9. Il résulte de ce qui précède que la requête ne comporte que « des moyens inopérants » et « des moyens qui ne sont assortis que de faits manifestement insusceptibles de venir à leur soutien ou ne sont manifestement pas assortis des précisions permettant d’en apprécier le bien-fondé » au sens du 7° de l’article R. 222-1 du code de justice administrative.
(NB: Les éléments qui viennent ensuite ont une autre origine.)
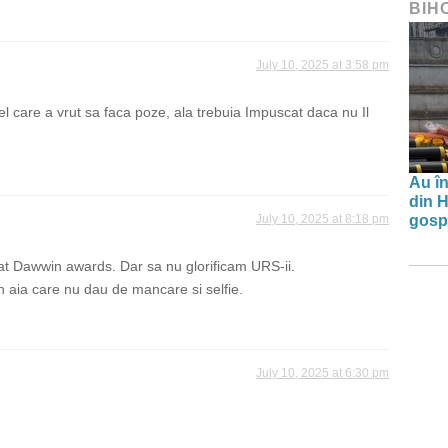
BIH
July 10, 2025 at 3:58 pm
 care a vrut sa faca poze, ala trebuia Impuscat daca nu Il
Au în
din H
July 10, 2025 at 8:18 pm
gospo
at Dawwin awards. Dar sa nu glorificam URS-ii.
n aia care nu dau de mancare si selfie.
July 10, 2025 at 6:30 pm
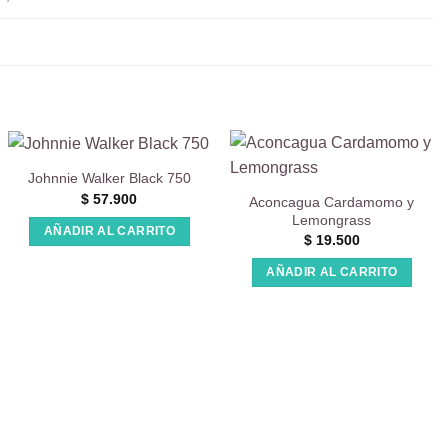
Johnnie Walker Black 750
$
57.900
Aconcagua Cardamomo y
Lemongrass
AÑADIR AL CARRITO
$
19.500
AÑADIR AL CARRITO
Le délai de recours contentieux étant expiré il y a lieu, par application de ces dispositions, de rejeter la requête qui présente d’ailleurs, en réalité, dans les termes où elle a été rédigée, le caractère d’une demande gracieuse, dépourvue de moyens de légalité, et non celui d’un recours contentieux, seul susceptible d’être présenté devant le tribunal.


O R D O N N E :

Article 1er : La requête de Mme C... épouse B... est rejetée.

Article 2 : La présente ordonnance sera notifiée à Mme A... C... épouse B... et au ministre de l’intérieur.

Copie en sera adressée au préfet du Val-de-Marne.

Fait à Melun, le 22 janvier 2026.

Le président de la 8ème chambre,




X. POTTIER


La République mande et ordonne au préfet du Val-de-Marne en ce qui le concerne ou à tous commissaires de justice à ce requis en ce qui concerne les voies de droit commun, contre les parties privées, de pourvoir à l’exécution de la présente décision.